*Required work*. Count the lines below that contain the word "électriques", and reply with that number alone.

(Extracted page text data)

====

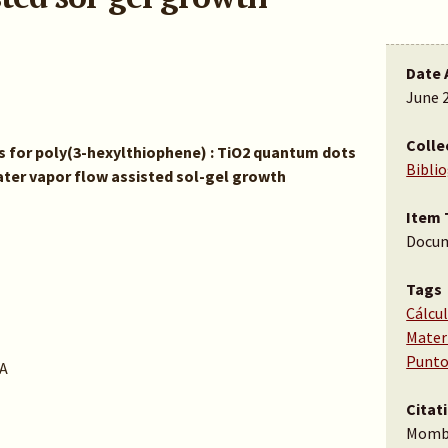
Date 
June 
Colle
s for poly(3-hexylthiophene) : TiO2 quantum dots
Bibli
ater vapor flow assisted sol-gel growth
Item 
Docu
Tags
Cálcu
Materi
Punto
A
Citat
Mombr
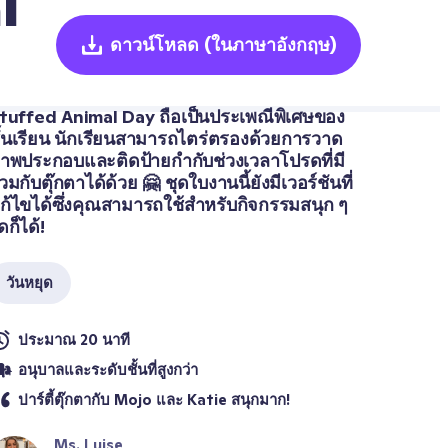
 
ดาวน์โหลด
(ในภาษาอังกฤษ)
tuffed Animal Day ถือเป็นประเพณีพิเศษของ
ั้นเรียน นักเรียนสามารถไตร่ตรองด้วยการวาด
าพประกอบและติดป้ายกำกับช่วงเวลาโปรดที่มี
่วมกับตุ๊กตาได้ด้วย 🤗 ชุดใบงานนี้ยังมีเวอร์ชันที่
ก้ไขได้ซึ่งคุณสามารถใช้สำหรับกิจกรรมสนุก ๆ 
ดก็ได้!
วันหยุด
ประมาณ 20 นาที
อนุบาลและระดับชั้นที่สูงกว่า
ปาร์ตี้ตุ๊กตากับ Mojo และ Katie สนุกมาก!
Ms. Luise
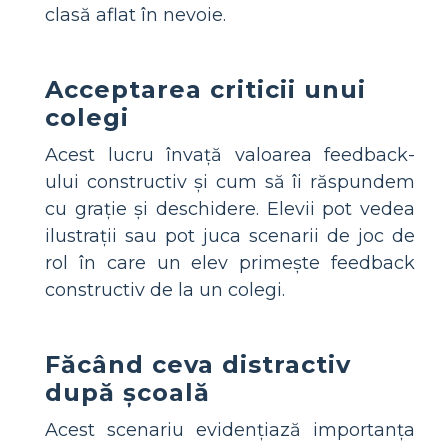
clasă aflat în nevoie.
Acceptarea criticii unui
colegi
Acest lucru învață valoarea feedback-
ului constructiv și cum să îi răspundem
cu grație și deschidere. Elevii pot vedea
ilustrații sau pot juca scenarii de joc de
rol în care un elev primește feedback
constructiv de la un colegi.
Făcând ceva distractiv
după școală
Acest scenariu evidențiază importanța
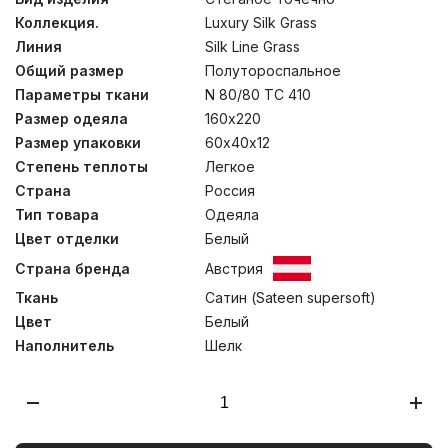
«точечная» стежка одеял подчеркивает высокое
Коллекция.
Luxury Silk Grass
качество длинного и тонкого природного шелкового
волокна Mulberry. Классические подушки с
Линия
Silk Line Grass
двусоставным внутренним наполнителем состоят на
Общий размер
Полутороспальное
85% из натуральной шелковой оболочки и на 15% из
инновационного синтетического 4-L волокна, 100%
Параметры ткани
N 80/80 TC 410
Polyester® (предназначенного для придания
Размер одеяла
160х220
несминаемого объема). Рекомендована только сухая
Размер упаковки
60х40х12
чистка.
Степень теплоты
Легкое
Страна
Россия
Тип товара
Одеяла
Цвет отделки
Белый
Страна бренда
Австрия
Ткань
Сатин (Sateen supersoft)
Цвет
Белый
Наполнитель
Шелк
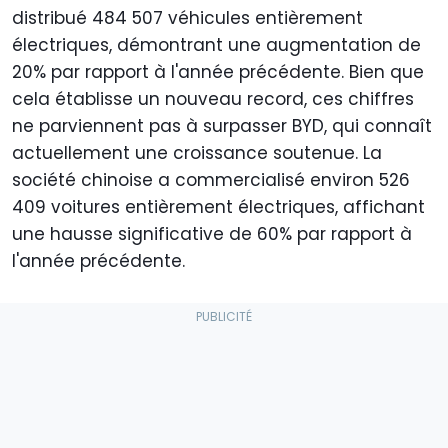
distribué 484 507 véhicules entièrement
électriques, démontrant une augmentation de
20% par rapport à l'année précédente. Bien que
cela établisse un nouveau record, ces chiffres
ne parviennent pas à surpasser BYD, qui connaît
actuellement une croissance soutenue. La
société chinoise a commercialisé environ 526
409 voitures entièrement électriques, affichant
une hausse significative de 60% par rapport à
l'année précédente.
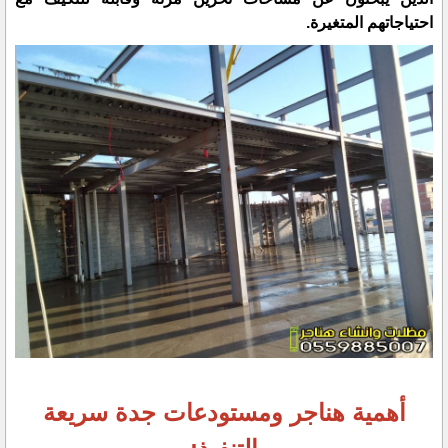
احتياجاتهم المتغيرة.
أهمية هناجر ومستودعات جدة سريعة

====

*Answer*. 2